▶ WORK TO COMPLETE
Print out the data below. Do not alter a single line.
Segment Start: EXCERPTED RECORDS
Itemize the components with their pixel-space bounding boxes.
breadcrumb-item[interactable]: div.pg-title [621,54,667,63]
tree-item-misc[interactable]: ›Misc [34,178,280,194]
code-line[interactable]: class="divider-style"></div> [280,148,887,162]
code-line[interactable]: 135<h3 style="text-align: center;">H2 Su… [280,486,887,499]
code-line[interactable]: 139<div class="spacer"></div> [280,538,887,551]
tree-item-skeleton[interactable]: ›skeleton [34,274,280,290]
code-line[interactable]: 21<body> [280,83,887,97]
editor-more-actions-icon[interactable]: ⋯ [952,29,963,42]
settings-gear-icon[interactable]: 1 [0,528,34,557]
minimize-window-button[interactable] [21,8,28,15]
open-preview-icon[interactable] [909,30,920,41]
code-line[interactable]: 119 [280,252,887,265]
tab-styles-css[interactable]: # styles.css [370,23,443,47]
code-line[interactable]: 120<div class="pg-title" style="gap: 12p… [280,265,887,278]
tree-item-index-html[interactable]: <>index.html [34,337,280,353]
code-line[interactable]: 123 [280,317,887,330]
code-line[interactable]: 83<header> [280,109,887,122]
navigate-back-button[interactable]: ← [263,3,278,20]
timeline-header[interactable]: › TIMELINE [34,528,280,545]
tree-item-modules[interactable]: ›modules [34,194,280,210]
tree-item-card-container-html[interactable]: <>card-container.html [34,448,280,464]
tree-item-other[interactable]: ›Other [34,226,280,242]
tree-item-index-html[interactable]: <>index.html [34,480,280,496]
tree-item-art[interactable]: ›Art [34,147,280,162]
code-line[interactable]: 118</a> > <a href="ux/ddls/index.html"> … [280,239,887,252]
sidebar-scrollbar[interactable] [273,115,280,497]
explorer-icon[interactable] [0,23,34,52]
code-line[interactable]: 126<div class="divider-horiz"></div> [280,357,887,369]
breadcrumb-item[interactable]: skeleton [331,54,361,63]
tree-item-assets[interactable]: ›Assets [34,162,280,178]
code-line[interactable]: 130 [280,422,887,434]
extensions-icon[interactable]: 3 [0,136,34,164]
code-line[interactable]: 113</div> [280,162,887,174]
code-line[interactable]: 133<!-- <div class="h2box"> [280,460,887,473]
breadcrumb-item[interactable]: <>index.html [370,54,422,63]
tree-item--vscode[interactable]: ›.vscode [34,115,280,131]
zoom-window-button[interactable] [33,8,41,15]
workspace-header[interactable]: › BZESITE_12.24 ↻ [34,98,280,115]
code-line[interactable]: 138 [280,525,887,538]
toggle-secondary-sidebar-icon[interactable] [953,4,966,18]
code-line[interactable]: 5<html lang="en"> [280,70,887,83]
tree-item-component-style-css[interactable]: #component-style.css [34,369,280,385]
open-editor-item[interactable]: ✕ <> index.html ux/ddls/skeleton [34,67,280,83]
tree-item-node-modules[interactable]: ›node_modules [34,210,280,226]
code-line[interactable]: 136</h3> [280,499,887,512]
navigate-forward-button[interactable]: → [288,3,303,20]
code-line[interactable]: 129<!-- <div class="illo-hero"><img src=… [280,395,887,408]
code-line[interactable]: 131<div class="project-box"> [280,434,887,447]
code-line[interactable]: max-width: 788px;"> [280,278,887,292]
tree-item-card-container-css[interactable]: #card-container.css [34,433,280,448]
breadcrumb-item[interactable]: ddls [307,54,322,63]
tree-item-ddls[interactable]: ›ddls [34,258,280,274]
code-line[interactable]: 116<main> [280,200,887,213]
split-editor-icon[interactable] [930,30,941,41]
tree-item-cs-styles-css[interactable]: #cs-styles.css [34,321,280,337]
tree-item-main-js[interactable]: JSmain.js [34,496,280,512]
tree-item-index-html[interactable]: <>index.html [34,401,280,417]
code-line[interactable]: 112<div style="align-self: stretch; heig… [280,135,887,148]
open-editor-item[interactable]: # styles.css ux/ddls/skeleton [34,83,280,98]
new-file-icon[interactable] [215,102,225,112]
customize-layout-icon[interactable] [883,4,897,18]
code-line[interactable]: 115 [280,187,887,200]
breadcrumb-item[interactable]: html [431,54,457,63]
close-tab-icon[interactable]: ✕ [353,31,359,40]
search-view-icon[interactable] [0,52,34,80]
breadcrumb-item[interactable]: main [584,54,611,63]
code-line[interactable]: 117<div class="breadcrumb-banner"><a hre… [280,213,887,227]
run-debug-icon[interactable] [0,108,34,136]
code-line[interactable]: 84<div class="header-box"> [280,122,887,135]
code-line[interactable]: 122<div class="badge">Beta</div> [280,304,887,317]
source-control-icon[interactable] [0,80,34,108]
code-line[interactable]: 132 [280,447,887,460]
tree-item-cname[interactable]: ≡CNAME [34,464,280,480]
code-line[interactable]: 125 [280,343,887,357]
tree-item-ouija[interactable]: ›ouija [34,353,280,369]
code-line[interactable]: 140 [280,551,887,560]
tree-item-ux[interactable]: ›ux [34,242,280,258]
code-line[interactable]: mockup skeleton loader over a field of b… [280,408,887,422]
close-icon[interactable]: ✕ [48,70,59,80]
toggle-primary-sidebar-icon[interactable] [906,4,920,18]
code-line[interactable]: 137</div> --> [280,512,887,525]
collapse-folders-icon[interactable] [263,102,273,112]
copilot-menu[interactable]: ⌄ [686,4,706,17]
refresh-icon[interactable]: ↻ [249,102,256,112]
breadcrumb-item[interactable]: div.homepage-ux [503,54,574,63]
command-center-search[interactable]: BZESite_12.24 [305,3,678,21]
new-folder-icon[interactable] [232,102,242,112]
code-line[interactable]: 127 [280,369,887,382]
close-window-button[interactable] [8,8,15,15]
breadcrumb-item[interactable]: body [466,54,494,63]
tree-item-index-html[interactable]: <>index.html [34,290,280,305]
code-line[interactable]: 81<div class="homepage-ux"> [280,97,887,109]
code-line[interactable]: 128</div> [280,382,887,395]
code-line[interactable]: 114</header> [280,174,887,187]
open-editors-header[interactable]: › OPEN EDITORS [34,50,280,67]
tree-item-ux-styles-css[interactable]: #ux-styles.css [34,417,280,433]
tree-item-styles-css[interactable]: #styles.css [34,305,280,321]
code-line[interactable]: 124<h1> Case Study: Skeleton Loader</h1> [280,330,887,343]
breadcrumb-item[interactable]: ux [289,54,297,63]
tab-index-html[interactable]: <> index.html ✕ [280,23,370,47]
Segment End: EXCERPTED RECORDS
▶ TASK SOLUTION
Itemize the components with their pixel-space bounding boxes.
breadcrumb-item[interactable]: div.pg-title [621,54,667,63]
tree-item-misc[interactable]: ›Misc [34,178,280,194]
code-line[interactable]: class="divider-style"></div> [280,148,887,162]
code-line[interactable]: 135<h3 style="text-align: center;">H2 Su… [280,486,887,499]
code-line[interactable]: 139<div class="spacer"></div> [280,538,887,551]
tree-item-skeleton[interactable]: ›skeleton [34,274,280,290]
code-line[interactable]: 21<body> [280,83,887,97]
editor-more-actions-icon[interactable]: ⋯ [952,29,963,42]
settings-gear-icon[interactable]: 1 [0,528,34,557]
minimize-window-button[interactable] [21,8,28,15]
open-preview-icon[interactable] [909,30,920,41]
code-line[interactable]: 119 [280,252,887,265]
tab-styles-css[interactable]: # styles.css [370,23,443,47]
code-line[interactable]: 120<div class="pg-title" style="gap: 12p… [280,265,887,278]
tree-item-index-html[interactable]: <>index.html [34,337,280,353]
code-line[interactable]: 123 [280,317,887,330]
code-line[interactable]: 83<header> [280,109,887,122]
navigate-back-button[interactable]: ← [263,3,278,20]
timeline-header[interactable]: › TIMELINE [34,528,280,545]
tree-item-modules[interactable]: ›modules [34,194,280,210]
tree-item-card-container-html[interactable]: <>card-container.html [34,448,280,464]
tree-item-other[interactable]: ›Other [34,226,280,242]
tree-item-index-html[interactable]: <>index.html [34,480,280,496]
tree-item-art[interactable]: ›Art [34,147,280,162]
code-line[interactable]: 118</a> > <a href="ux/ddls/index.html"> … [280,239,887,252]
sidebar-scrollbar[interactable] [273,115,280,497]
explorer-icon[interactable] [0,23,34,52]
code-line[interactable]: 126<div class="divider-horiz"></div> [280,357,887,369]
breadcrumb-item[interactable]: skeleton [331,54,361,63]
tree-item-assets[interactable]: ›Assets [34,162,280,178]
code-line[interactable]: 130 [280,422,887,434]
extensions-icon[interactable]: 3 [0,136,34,164]
code-line[interactable]: 113</div> [280,162,887,174]
code-line[interactable]: 133<!-- <div class="h2box"> [280,460,887,473]
breadcrumb-item[interactable]: <>index.html [370,54,422,63]
tree-item--vscode[interactable]: ›.vscode [34,115,280,131]
zoom-window-button[interactable] [33,8,41,15]
workspace-header[interactable]: › BZESITE_12.24 ↻ [34,98,280,115]
code-line[interactable]: 138 [280,525,887,538]
toggle-secondary-sidebar-icon[interactable] [953,4,966,18]
code-line[interactable]: 5<html lang="en"> [280,70,887,83]
tree-item-component-style-css[interactable]: #component-style.css [34,369,280,385]
open-editor-item[interactable]: ✕ <> index.html ux/ddls/skeleton [34,67,280,83]
tree-item-node-modules[interactable]: ›node_modules [34,210,280,226]
code-line[interactable]: 136</h3> [280,499,887,512]
navigate-forward-button[interactable]: → [288,3,303,20]
code-line[interactable]: 129<!-- <div class="illo-hero"><img src=… [280,395,887,408]
code-line[interactable]: 131<div class="project-box"> [280,434,887,447]
code-line[interactable]: max-width: 788px;"> [280,278,887,292]
tree-item-card-container-css[interactable]: #card-container.css [34,433,280,448]
breadcrumb-item[interactable]: ddls [307,54,322,63]
tree-item-ddls[interactable]: ›ddls [34,258,280,274]
code-line[interactable]: 116<main> [280,200,887,213]
split-editor-icon[interactable] [930,30,941,41]
tree-item-cs-styles-css[interactable]: #cs-styles.css [34,321,280,337]
tree-item-main-js[interactable]: JSmain.js [34,496,280,512]
tree-item-index-html[interactable]: <>index.html [34,401,280,417]
code-line[interactable]: 112<div style="align-self: stretch; heig… [280,135,887,148]
open-editor-item[interactable]: # styles.css ux/ddls/skeleton [34,83,280,98]
new-file-icon[interactable] [215,102,225,112]
customize-layout-icon[interactable] [883,4,897,18]
code-line[interactable]: 115 [280,187,887,200]
breadcrumb-item[interactable]: html [431,54,457,63]
close-tab-icon[interactable]: ✕ [353,31,359,40]
search-view-icon[interactable] [0,52,34,80]
breadcrumb-item[interactable]: main [584,54,611,63]
code-line[interactable]: 117<div class="breadcrumb-banner"><a hre… [280,213,887,227]
run-debug-icon[interactable] [0,108,34,136]
code-line[interactable]: 84<div class="header-box"> [280,122,887,135]
code-line[interactable]: 122<div class="badge">Beta</div> [280,304,887,317]
source-control-icon[interactable] [0,80,34,108]
code-line[interactable]: 132 [280,447,887,460]
tree-item-cname[interactable]: ≡CNAME [34,464,280,480]
code-line[interactable]: 125 [280,343,887,357]
tree-item-ouija[interactable]: ›ouija [34,353,280,369]
code-line[interactable]: 140 [280,551,887,560]
tree-item-ux[interactable]: ›ux [34,242,280,258]
code-line[interactable]: mockup skeleton loader over a field of b… [280,408,887,422]
close-icon[interactable]: ✕ [48,70,59,80]
toggle-primary-sidebar-icon[interactable] [906,4,920,18]
code-line[interactable]: 137</div> --> [280,512,887,525]
collapse-folders-icon[interactable] [263,102,273,112]
copilot-menu[interactable]: ⌄ [686,4,706,17]
refresh-icon[interactable]: ↻ [249,102,256,112]
breadcrumb-item[interactable]: div.homepage-ux [503,54,574,63]
command-center-search[interactable]: BZESite_12.24 [305,3,678,21]
new-folder-icon[interactable] [232,102,242,112]
code-line[interactable]: 127 [280,369,887,382]
close-window-button[interactable] [8,8,15,15]
breadcrumb-item[interactable]: body [466,54,494,63]
tree-item-index-html[interactable]: <>index.html [34,290,280,305]
code-line[interactable]: 81<div class="homepage-ux"> [280,97,887,109]
code-line[interactable]: 128</div> [280,382,887,395]
code-line[interactable]: 114</header> [280,174,887,187]
open-editors-header[interactable]: › OPEN EDITORS [34,50,280,67]
tree-item-ux-styles-css[interactable]: #ux-styles.css [34,417,280,433]
tree-item-styles-css[interactable]: #styles.css [34,305,280,321]
code-line[interactable]: 124<h1> Case Study: Skeleton Loader</h1> [280,330,887,343]
breadcrumb-item[interactable]: ux [289,54,297,63]
tab-index-html[interactable]: <> index.html ✕ [280,23,370,47]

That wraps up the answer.